Certainly, there is nothing unique about these Ukrainian refugees in this regard. Especially with modern-day war-torn countries, we can find populations of men who were at least in part motivated by a desire to avoid “the draft” in their respective nations of birth. Many young men have left Syria in recent years, for instance, rather than be forced into fighting in the civil war there. In response, the Syrian regime has attempted to force potential male conscripts back to the country by confiscating the property of the families of men who don’t comply.
Conscription also often blurs the line between economic migrants and refugees. After all, men who have been conscripted often earn little to no compensation for their labors. This means many potential conscripts flee not only to avoid military service, but to find employers who will actually pay for their labor. This is the case in Eritrea, where open-ended conscription can mean years of lost wages. Many have emigrated to avoid this fate.
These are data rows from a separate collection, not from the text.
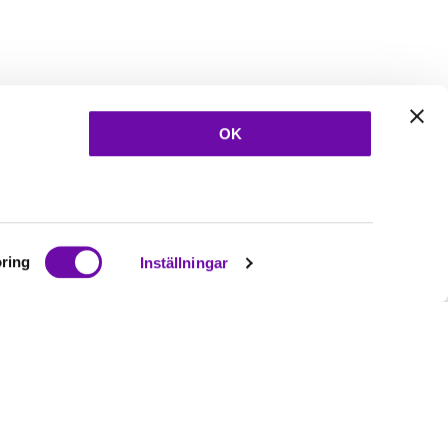
OK
ring
Inställningar
Ta del av våra
nyheter
& erbjudanden!
Bli prenumerant nu direkt
Prenumerera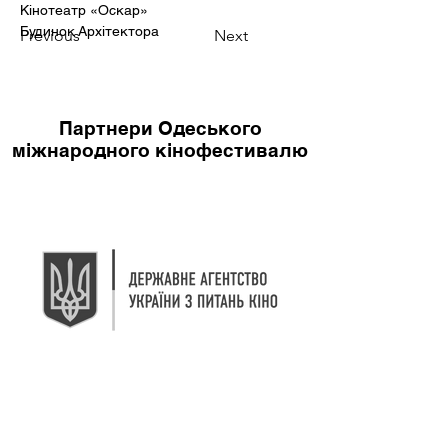
Кінотеатр «Оскар»
Будинок Архітектора
Previous
Next
Партнери Одеського
міжнародного кінофестивалю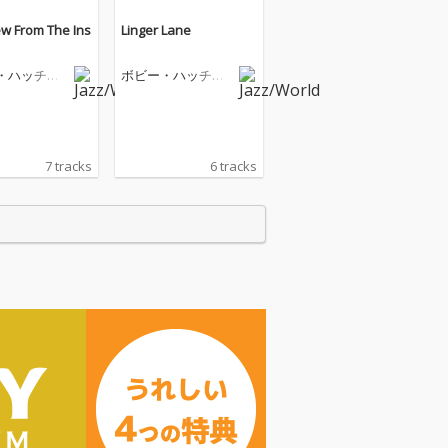
ew From The Ins
Linger Lane
・ハッチャ
ボビー・ハッチャ
ーソン
7 tracks
6 tracks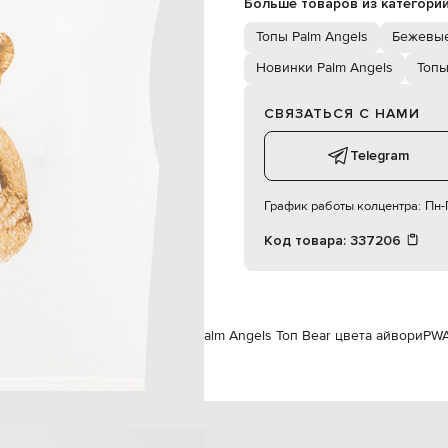
Больше товаров из категори
S
Топы Palm Angels
Бежевые
83 см
Новинки Palm Angels
Топ
57 см
87 см
СВЯЗАТЬСЯ С НАМИ
Telegram
График работы колцентра:
Пн-П
Код товара:
337206
нам
Palm Angels
Одежда
Топы
Palm Angels Топ Bear цвета айвори
PWA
But emigration as a common means of conscription avoidance certainly transcends both time and space. Moreover, many of those of us who live in frontier nations largely populated by immigrants over the past two hundred years are likely to find at least one ancestor who left for the New World in order to avoid “the draft.” Indeed, Americans who research family history might have noticed that guides to finding records of their ancestors—such as this one from the Center for Family History and Genealogy—cite documentation of conscription avoidance as a possibly fruitful source of information.
Ethnic Minorities Prone to Emigration
Ethnic and cultural minorities have often been the most prone to emigrating to avoid conscription.
Many Jews in central and eastern Europe were denied full legal rights in their home countries, yet were often nonetheless required to provide military service. Many thus chose to emigrate.
In the Ottoman Empire, Christians in the early twentieth century suddenly found themselves in the position of being forced to fight for the Muslim-controlled regime. This minority, of course, included Christian Armenians, who emigrated in sizable numbers as a result. As historian David Gutman writes: “After October 1909, non-Muslims could no longer pay an exemption tax … to avoid mandatory military service as they had been permitted to do since 1856.” The regime at the time claimed that
“those who benefitted from the constitutional order that provided liberty to all citizens regardless of their religious or ethnic background should be willing to defend it with their lives.” …
… Draft dodging appears to have been a significant driver of emigration from the Ottoman Empire between 1910 and 1914, although it is not clear to what degree this was the case. Both Ottoman and American archival sources attribute much of the spike in overseas migration in this period to the escape of military-aged men. Meanwhile, figures provided by the United States Immigration Commission for the years following the 1908 revolution show a dramatic increase in Armenians entering the United States from a low of three thousand in 1911 to more than nine thousand in 1913…. More tellingly, between 1909 and 1915, a greater percentage of Armenian migrants admitted to the United States were male when compared to the period preceding 1908.
These emigrants were more farsighted than even they knew. The true absurdity of providing military service to the Ottoman state would become abundantly clear with the commencement of the Armenian Genocide just a few years later.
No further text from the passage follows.